Tutorial 1

In this tutorial we will go through the basic structure of a CellModeller model, how set cell properties, create rules for division, and work with the biophysics module.

Tutorial 1a: basics

Firstly, we will go through what each part of the model does, and how to set up your simulation. Let’s look at Examples/Tutorial_1/Tutorial_1a.py, so please open it in your favourite text editor.

Alongside, let's run this model by running $ cmgui Examples/Tutorial_1/Tutorial_1a.py in the Terminal (whilst in the CellModeller directory). After pressing Run for a few seconds, you should see something like this:

Here we see the most basic layout of a model that contain the minimal information required to run a simulation – there are 4 functions:

1. Setup def setup(sim)

Here the component modules of the model are initialised and set up with the appropriate parameters.
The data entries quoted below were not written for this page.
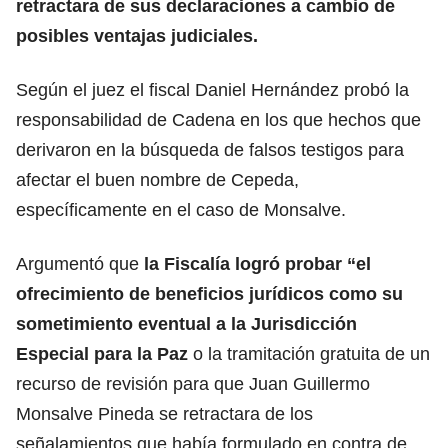
retractara de sus declaraciones
a cambio de
posibles ventajas judiciales.
Según el juez el fiscal Daniel Hernández probó la
responsabilidad de Cadena en los que hechos que
derivaron en la búsqueda de falsos testigos para
afectar el buen nombre de Cepeda,
específicamente en el caso de Monsalve.
Argumentó que
la Fiscalía logró probar “el
ofrecimiento de beneficios jurídicos como su
sometimiento eventual a la Jurisdicción
Especial para la Paz
o la tramitación gratuita de un
recurso de revisión para que Juan Guillermo
Monsalve Pineda se retractara de los
señalamientos que había formulado en contra de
In this case, only the biophysics and the regulation modules are initialised: biophys = CLBacterium(sim, jitter_z=False) This sets up the biophysics module CLBacterium, which controls the physical properties and interactions of the bacterial cells. This module is connected to the simulator object, and is initialized with the default parameters – with the exception of jitter_z, which is set to False, this keeps the simulation constrained to 2 dimensions by preventing movement in the z-axis. We will discuss other parameters that can be set later, for now let’s just keep the default settings.
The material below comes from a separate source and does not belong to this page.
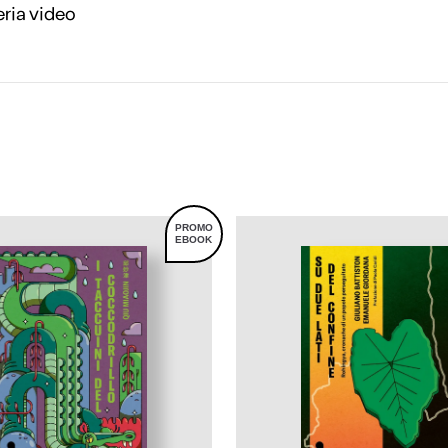
eria video
PROMO
EBOOK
regul = ModuleRegulator(sim, sim.moduleName) This initalizes the Regulator module and connects it with the simulator. This module connects this model file to the simulator object.

sim.init(biophys, regul, None, None) Here we initialise the Simulator object with the biophysics and regulation modules. Note that these are the minimal module requirements for a simulation.

Now that we have initialized the simulator, we can add cells to our simulation: sim.addCell(cellType=0, pos=(0,0,0), dir=(1,0,0)) Here, we see that a cell is added to position (0,0,0) and oriented along the x-axis. The cellType is an inheritable cell parameter that can be used to distinguish cells, allowing for rules or behaviours specific to particular cell types.

The renderer for the cells is then initilized, allowing the simulation to draw the cells to create visual outputs. Finally, pickleSteps – this sets how often the simulation saves its state to a '.pickle' file in the relevant folder within the data directory. In this case it is set to 20, meaning that the simulation with output a pickle file every 20 simulation steps. Keep in mind that data can be quite large, so regular output can fill up your hard-drive quickly.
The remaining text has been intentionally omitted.